On the inside, Yogi was reminiscent of Courbit's luxurious hotels. Featuring a beige and creme tone throughout the yacht, the 60-meter was fitted with floor to ceiling windows that visually increased the size of its 800 square meters of interior space. Its main salon was structured into a lounging area and a TV sector with a wide screen built into the wall.
Stretching across the full beam of the yacht, Yogi's master bedroom was no less spectacular with both lots of light and space. A king sized bed throned in the middle of the suite with access through a central corridor to a dressing room and his and hers bathrooms.
The yacht's guest accommodation didn't also pale in comparison with the owner's stateroom. Finished in the same style, the double and twin guest cabins could be connected or separated through double sliding doors. In total, Yogi could accommodate a total of 12 guests across 6 cabins.
Tall windows could be found throughout the yacht and were a real differentiating factor from competition on the market for Yogi. 'The idea was to have a yacht that could be chartered and run just like a resort.' detailed its designer, Jean Guy Verges in a later interview. 'She has been designed to the specific request of her owner. I think this jewel offered more than you would expect of a yacht her size.'
Another interesting amenity of Yogi was her observational lounge up on the sun deck. Finished throughout in glass, the area boasted a 180 degree view into the yacht's surroundings through a climate controlled environment. Equipped with custom furniture from the likes of Hermes, this media lounge separated the sun deck into a Jacuzzi and a raised dinning area.
Down on the upper deck, which also featured a covered dinning room, guests would find an extensive lounging pad with tiles that could be raised or flattened to create lounging chairs or sun beds. Connected to iPods and iPhones, which in 2011 was still rare, Yogi featured an advanced system for her time with TVs that slid out even in front of lounging pads.

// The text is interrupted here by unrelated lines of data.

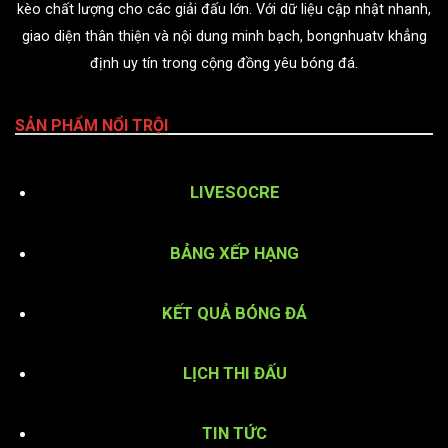
kèo chất lượng cho các giải đấu lớn. Với dữ liệu cập nhật nhanh,
giao diện thân thiện và nội dung minh bạch, bongnhuatv khẳng
định uy tín trong cộng đồng yêu bóng đá.
SẢN PHẨM NỔI TRỘI
LIVESOCRE
BẢNG XẾP HẠNG
KẾT QUẢ BÓNG ĐÁ
LỊCH THI ĐẤU
TIN TỨC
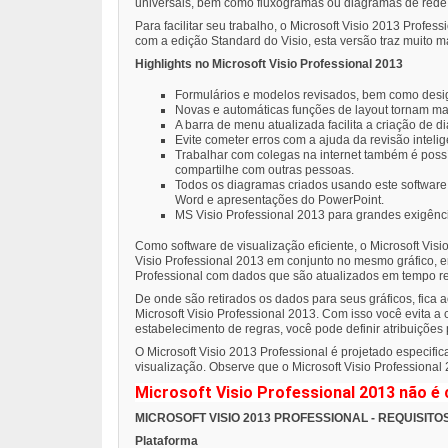
universais, bem como fluxogramas ou diagramas de red
Para facilitar seu trabalho, o Microsoft Visio 2013 Pro
com a edição Standard do Visio, esta versão traz muito m
Highlights no Microsoft Visio Professional 2013
Formulários e modelos revisados, bem como desig
Novas e automáticas funções de layout tornam mai
A barra de menu atualizada facilita a criação de d
Evite cometer erros com a ajuda da revisão inteli
Trabalhar com colegas na internet também é pos
compartilhe com outras pessoas.
Todos os diagramas criados usando este software 
Word e apresentações do PowerPoint.
MS Visio Professional 2013 para grandes exigênc
Como software de visualização eficiente, o Microsoft Vis
Visio Professional 2013 em conjunto no mesmo gráfico, e
Professional com dados que são atualizados em tempo rea
De onde são retirados os dados para seus gráficos, fica
Microsoft Visio Professional 2013. Com isso você evita 
estabelecimento de regras, você pode definir atribuições
O Microsoft Visio 2013 Professional é projetado especif
visualização. Observe que o Microsoft Visio Professional
Microsoft Visio Professional 2013 não é 
MICROSOFT VISIO 2013 PROFESSIONAL - REQUISITO
Plataforma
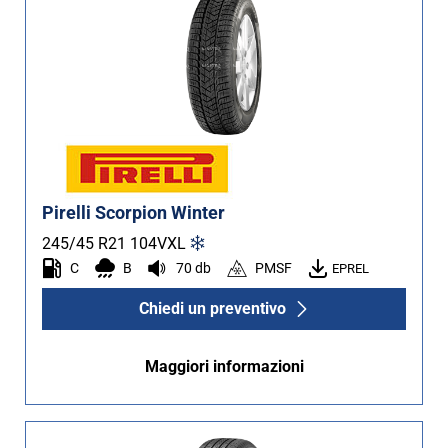
Pirelli Scorpion Winter
245/45 R21
104
V
XL
C
B
70 db
PMSF
EPREL
Chiedi un preventivo
Maggiori informazioni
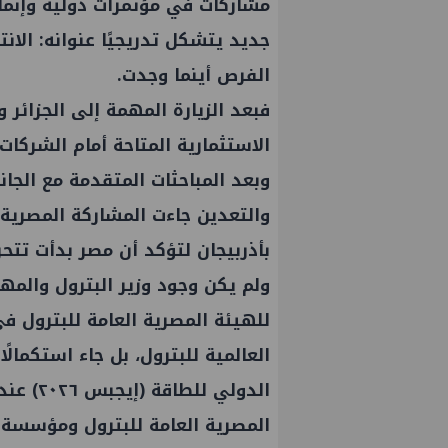
مشاركات في مؤتمرات دولية وإنما ب
جديد يتشكل تدريجيًا عنوانه: الانت
الفرص أينما وجدت.
فبعد الزيارة المهمة إلى الجزائر
الاستثمارية المتاحة أمام الشرك
وبعد المباحثات المتقدمة مع الجان
والتعدين جاءت المشاركة المصرية
بأذربيجان لتؤكد أن مصر بدأت تتح
ولم يكن وجود وزير البترول والم
للهيئة المصرية العامة للبترول ف
العالمية للبترول، بل جاء استكمال
الدولي ل
المصرية العامة للبترول ومؤسسة ال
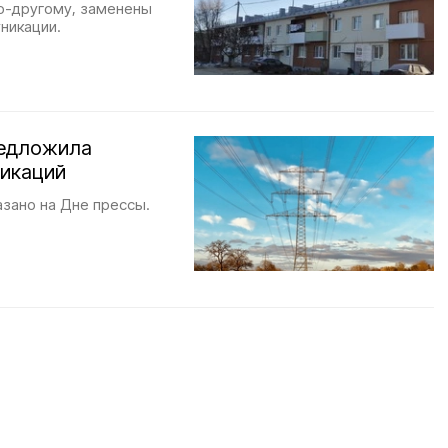
по-другому, заменены
никации.
редложила
никаций
азано на Дне прессы.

Viewed by many as a step forward for the Turkish yacht building sector and as an endorsement of their quality, when Yogi sank, the whole country took a hit. By 2011, yacht owners and charters had started outgrowing the stigma of building in Turkey and the market was picking up for local builders. In fact Yogi was the largest yacht ever built by Proteksan.

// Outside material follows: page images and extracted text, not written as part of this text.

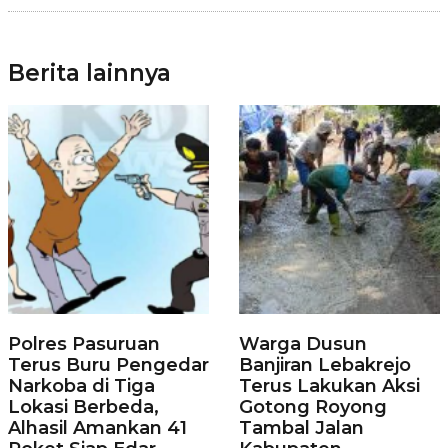
Berita lainnya
Polres Pasuruan
Warga Dusun
Terus Buru Pengedar
Banjiran Lebakrejo
Narkoba di Tiga
Terus Lakukan Aksi
Lokasi Berbeda,
Gotong Royong
Alhasil Amankan 41
Tambal Jalan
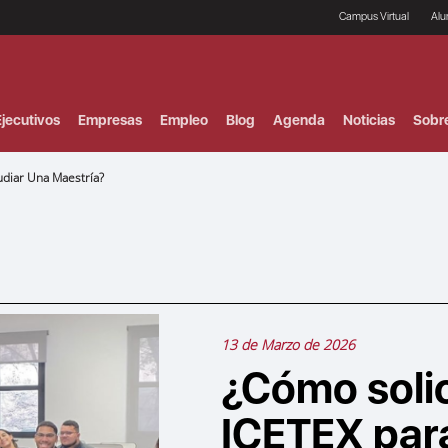
Campus Virtual
Al
¿
B
F
jecutivos
Empresas
Empleo
Blog
Agenda
Noticias
Sobr
P
E
P
udiar Una Maestría?
F
B
F
I
P
e
C
V
13 de Marzo de 2026
¿Cómo solic
ICETEX para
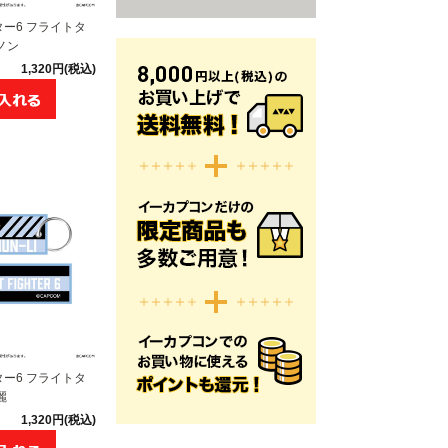
ー6 フライトタ
ノン
1,320円(税込)
ー6 フライトタ
麗
1,320円(税込)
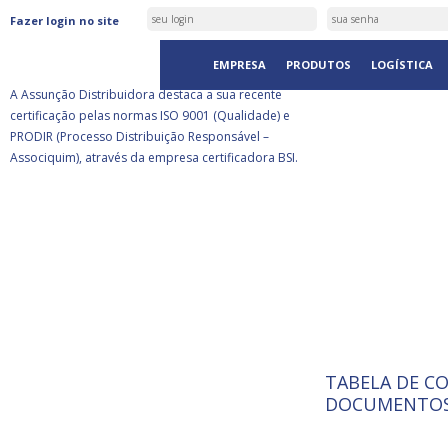
ASSUNÇÃO DISTRIBUIDORA É
Fazer login no site
CERTIFICADA PELA BSI
EMPRESA
PRODUTOS
LOGÍSTICA
A Assunção Distribuidora destaca a sua recente
certificação pelas normas ISO 9001 (Qualidade) e
PRODIR (Processo Distribuição Responsável –
Associquim), através da empresa certificadora BSI.
TABELA DE C
ISO 9001:
A Internat
DOCUMENTOS
Standardiz
normas té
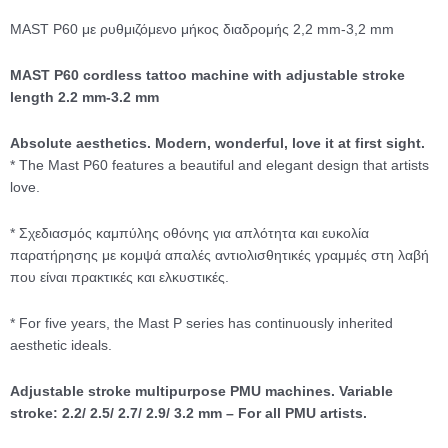
MAST P60 με ρυθμιζόμενο μήκος διαδρομής 2,2 mm-3,2 mm
MAST P60 cordless tattoo machine with adjustable stroke
length 2.2 mm-3.2 mm
Absolute aesthetics. Modern, wonderful, love it at first sight.
* The Mast P60 features a beautiful and elegant design that artists
love.
* Σχεδιασμός καμπύλης οθόνης για απλότητα και ευκολία
παρατήρησης με κομψά απαλές αντιολισθητικές γραμμές στη λαβή
που είναι πρακτικές και ελκυστικές.
* For five years, the Mast P series has continuously inherited
aesthetic ideals.
Adjustable stroke multipurpose PMU machines. Variable
stroke: 2.2/ 2.5/ 2.7/ 2.9/ 3.2 mm – For all PMU artists.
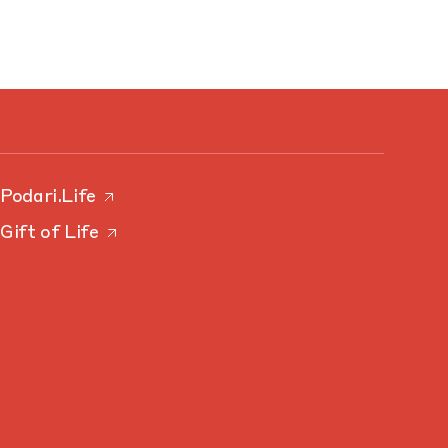
Podari.Life
Gift of Life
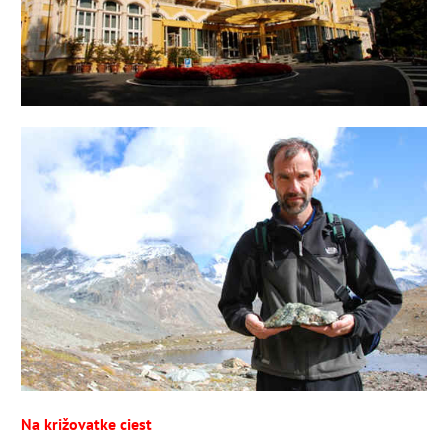
Na križovatke ciest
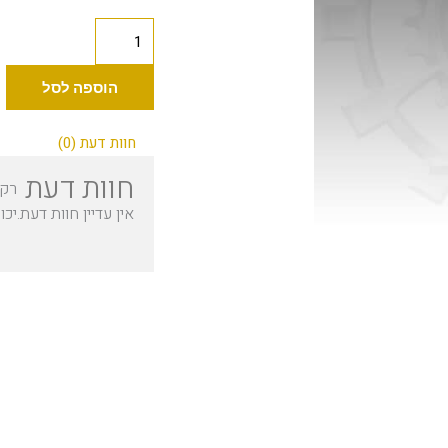
כמות
של
Industry
הוספה לסל
בלאש
פינק
חוות דעת (0)
30
חוות דעת
רק 
מ"ל
אין עדיין חוות דעת.
יכו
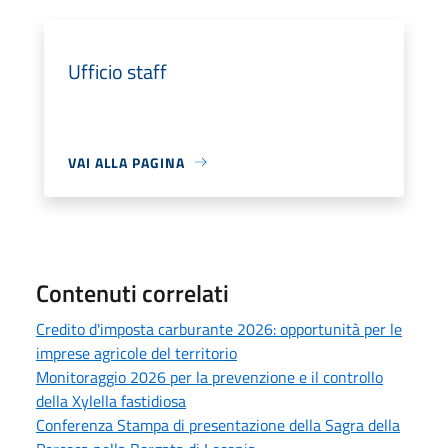
Ufficio staff
VAI ALLA PAGINA
Contenuti correlati
Credito d'imposta carburante 2026: opportunità per le
imprese agricole del territorio
Monitoraggio 2026 per la prevenzione e il controllo
della Xylella fastidiosa
Conferenza Stampa di presentazione della Sagra della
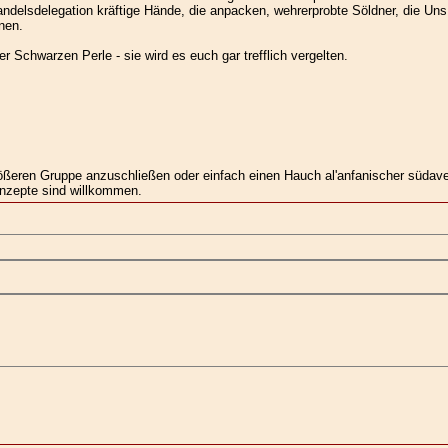
ndelsdelegation kräftige Hände, die anpacken, wehrerprobte Söldner, die Uns
nen.
Schwarzen Perle - sie wird es euch gar trefflich vergelten.
ößeren Gruppe anzuschließen oder einfach einen Hauch al'anfanischer südaven
nzepte sind willkommen.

Yogi's delivery was followed weeks after by their newest flagship, a 70.5-meter reminiscent of a Dutch-build quality, Talisman C. Shortly after it followed the 72-meter Vicky and it looked like Turkey would emerge as a yacht building destination. This all ended when Yogi sank in February 2012 and owners' stigma towards Turkey developed once again.

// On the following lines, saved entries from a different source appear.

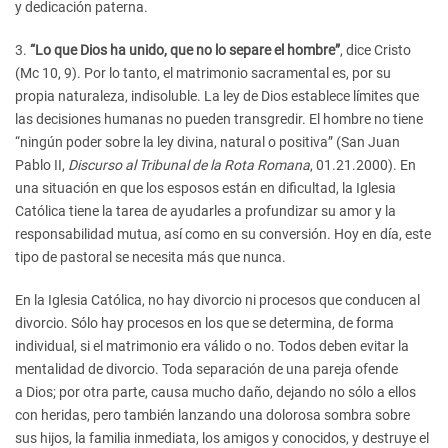
y dedicación paterna.
3.
“Lo que Dios ha unido, que no lo separe el hombre”
, dice Cristo
(Mc 10, 9). Por lo tanto, el matrimonio sacramental es, por su
propia naturaleza, indisoluble. La ley de Dios establece límites que
las decisiones humanas no pueden transgredir. El hombre no tiene
“ningún poder sobre la ley divina, natural o positiva” (San Juan
Pablo II,
Discurso al Tribunal de la Rota Romana
, 01.21.2000). En
una situación en que los esposos están en dificultad, la Iglesia
Católica tiene la tarea de ayudarles a profundizar su amor y la
responsabilidad mutua, así como en su conversión. Hoy en día, este
tipo de pastoral se necesita más que nunca.
En la Iglesia Católica, no hay divorcio ni procesos que conducen al
divorcio. Sólo hay procesos en los que se determina, de forma
individual, si el matrimonio era válido o no. Todos deben evitar la
mentalidad de divorcio. Toda separación de una pareja ofende
a Dios; por otra parte, causa mucho daño, dejando no sólo a ellos
con heridas, pero también lanzando una dolorosa sombra sobre
sus hijos, la familia inmediata, los amigos y conocidos, y destruye el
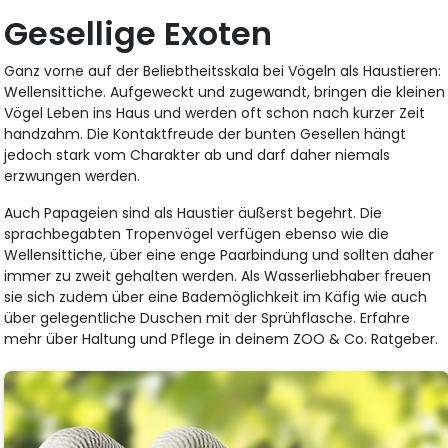
Gesellige Exoten
Ganz vorne auf der Beliebtheitsskala bei Vögeln als Haustieren:
Wellensittiche. Aufgeweckt und zugewandt, bringen die kleinen
Vögel Leben ins Haus und werden oft schon nach kurzer Zeit
handzahm. Die Kontaktfreude der bunten Gesellen hängt
jedoch stark vom Charakter ab und darf daher niemals
erzwungen werden.
Auch Papageien sind als Haustier äußerst begehrt. Die
sprachbegabten Tropenvögel verfügen ebenso wie die
Wellensittiche, über eine enge Paarbindung und sollten daher
immer zu zweit gehalten werden. Als Wasserliebhaber freuen
sie sich zudem über eine Bademöglichkeit im Käfig wie auch
über gelegentliche Duschen mit der Sprühflasche. Erfahre
mehr über Haltung und Pflege in deinem ZOO & Co. Ratgeber.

Although some Turkish shipyards continued to prosper, many faded down their ambitions in a global recession. This ultimately culminated with the acquisition of Proteksan Turquoise by Dutch-based Oceanco. Backed by billionaire investor Mohammed Al Barwani, the Dutch superyacht builder since set out on a mission to make the yard competitive and got an order for a 77-meter yacht now under build.
Having initially started his career in television in the 1990s, Stephane Courbit where he built a reputation, eventually starting his own production company behind hits such as Miss France. Eventually acquired by Dutch holding Endemol, Courbit exited from the company in 2001.
His LOV Group currently includes companies in the audiovisual space with several production companies behind some of France's most popular game shows. Other investments include several betting sites, which he started in acquiring in 2007. One of his fastest growing divisions has now becomes the Airelles collection of hotels.
After investing nearly $200 million into the purchase and renovation of the five star Courchevel palace, Les Airelles, Courbit acquired the Pan Dei Palace in St Tropez. His hotel portfolio then grew with the Bastide de Gordes in 2014. Two more Airelles hotels are set to open in the next two years, one in Versailles and one in Val d'Isiere.